[[ SOURCE DATA open ]]

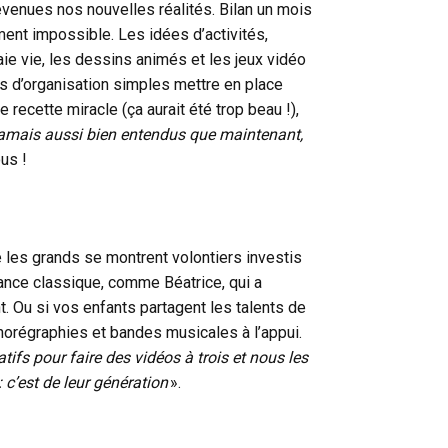
devenues nos nouvelles réalités. Bilan un mois
ement impossible. Les idées d’activités,
ie vie, les dessins animés et les jeux vidéo
es d’organisation simples mettre en place
e recette miracle (ça aurait été trop beau !),
jamais aussi bien entendus que maintenant,
us !
ue les grands se montrent volontiers investis
vance classique, comme Béatrice, qui a
. Ou si vos enfants partagent les talents de
chorégraphies et bandes musicales à l’appui.
éatifs pour faire des vidéos à trois et nous les
c’est de leur génération
».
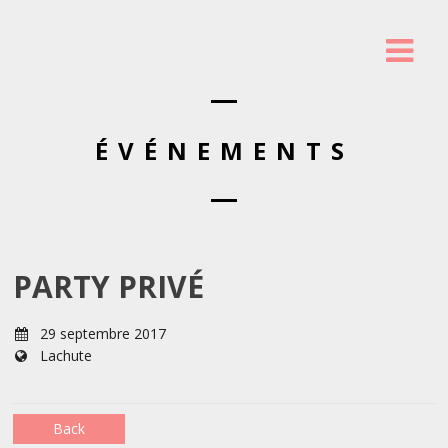
ÉVÉNEMENTS
PARTY PRIVÉ
29 septembre 2017
Lachute
Back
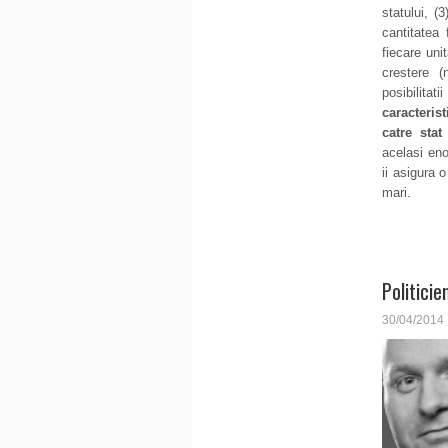
statului, (
cantitatea
fiecare uni
crestere 
posibilitati
caracterist
catre stat
acelasi en
ii asigura 
mari.
Politicien
30/04/2014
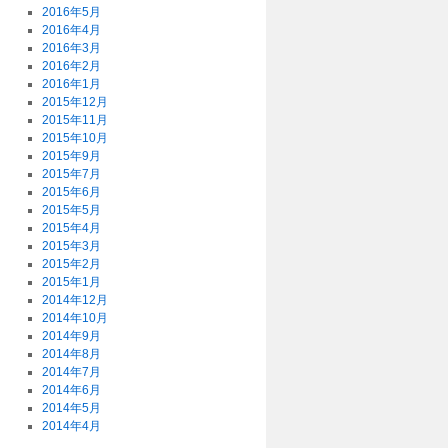
2016年5月
2016年4月
2016年3月
2016年2月
2016年1月
2015年12月
2015年11月
2015年10月
2015年9月
2015年7月
2015年6月
2015年5月
2015年4月
2015年3月
2015年2月
2015年1月
2014年12月
2014年10月
2014年9月
2014年8月
2014年7月
2014年6月
2014年5月
2014年4月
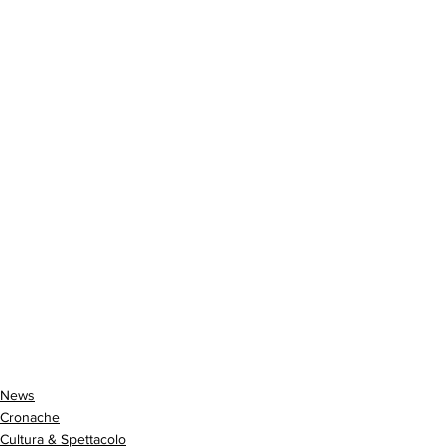
News
Cronache
Cultura & Spettacolo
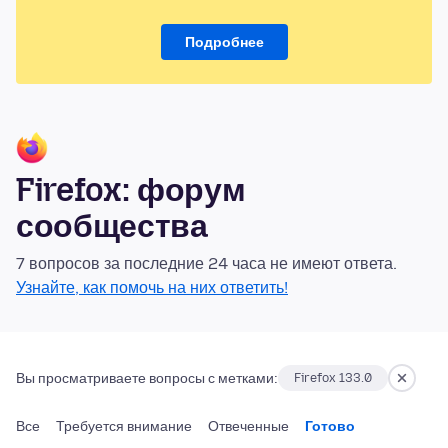
Подробнее
Firefox: форум
сообщества
7 вопросов за последние 24 часа не имеют ответа.
Узнайте, как помочь на них ответить!
Вы просматриваете вопросы с метками:
Firefox 133.0
Все
Требуется внимание
Отвеченные
Готово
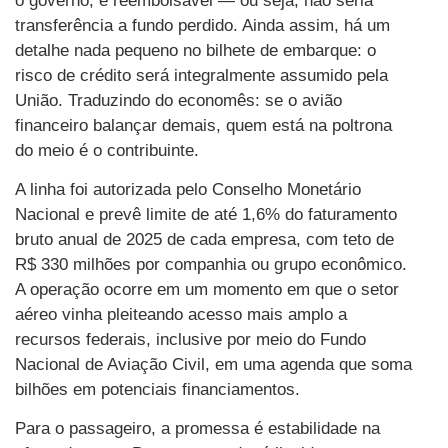
o governo, é reembolsável — ou seja, não seria
transferência a fundo perdido. Ainda assim, há um
detalhe nada pequeno no bilhete de embarque: o
risco de crédito será integralmente assumido pela
União. Traduzindo do economês: se o avião
financeiro balançar demais, quem está na poltrona
do meio é o contribuinte.
A linha foi autorizada pelo Conselho Monetário
Nacional e prevê limite de até 1,6% do faturamento
bruto anual de 2025 de cada empresa, com teto de
R$ 330 milhões por companhia ou grupo econômico.
A operação ocorre em um momento em que o setor
aéreo vinha pleiteando acesso mais amplo a
recursos federais, inclusive por meio do Fundo
Nacional de Aviação Civil, em uma agenda que soma
bilhões em potenciais financiamentos.
Para o passageiro, a promessa é estabilidade na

[[ SOURCE DATA closed ]]

## [PROBLEM TO SOLVE]
Pictures are to be omitted; set down the rest of the entries exactly as given.

## [YOUR RESPONSE]
devenues nos nouvelles réalités. Bilan un mois
ement impossible. Les idées d’activités,
ie vie, les dessins animés et les jeux vidéo
es d’organisation simples mettre en place
e recette miracle (ça aurait été trop beau !),
jamais aussi bien entendus que maintenant,
us !
ue les grands se montrent volontiers investis
vance classique, comme Béatrice, qui a
. Ou si vos enfants partagent les talents de
chorégraphies et bandes musicales à l’appui.
éatifs pour faire des vidéos à trois et nous les
c’est de leur génération
».
ÉVÉNEMENTS
PARTY PRIVÉ
29 septembre 2017
Lachute
Back
statului, (
cantitatea
fiecare uni
crestere 
posibilitati
caracterist
catre stat
acelasi en
ii asigura 
mari.
Politicien
30/04/2014
2016年5月
2016年4月
2016年3月
2016年2月
2016年1月
2015年12月
2015年11月
2015年10月
2015年9月
2015年7月
2015年6月
2015年5月
2015年4月
2015年3月
2015年2月
2015年1月
2014年12月
2014年10月
2014年9月
2014年8月
2014年7月
2014年6月
2014年5月
2014年4月
News
Cronache
Cultura & Spettacolo
Подробнее
Firefox: форум
сообщества
7 вопросов за последние 24 часа не имеют ответа.
Узнайте, как помочь на них ответить!
Вы просматриваете вопросы с метками:
Firefox 133.0
Все
Требуется внимание
Отвеченные
Готово
o governo, é reembolsável — ou seja, não seria
transferência a fundo perdido. Ainda assim, há um
detalhe nada pequeno no bilhete de embarque: o
risco de crédito será integralmente assumido pela
União. Traduzindo do economês: se o avião
financeiro balançar demais, quem está na poltrona
do meio é o contribuinte.
A linha foi autorizada pelo Conselho Monetário
Nacional e prevê limite de até 1,6% do faturamento
bruto anual de 2025 de cada empresa, com teto de
R$ 330 milhões por companhia ou grupo econômico.
A operação ocorre em um momento em que o setor
aéreo vinha pleiteando acesso mais amplo a
recursos federais, inclusive por meio do Fundo
Nacional de Aviação Civil, em uma agenda que soma
bilhões em potenciais financiamentos.
Para o passageiro, a promessa é estabilidade na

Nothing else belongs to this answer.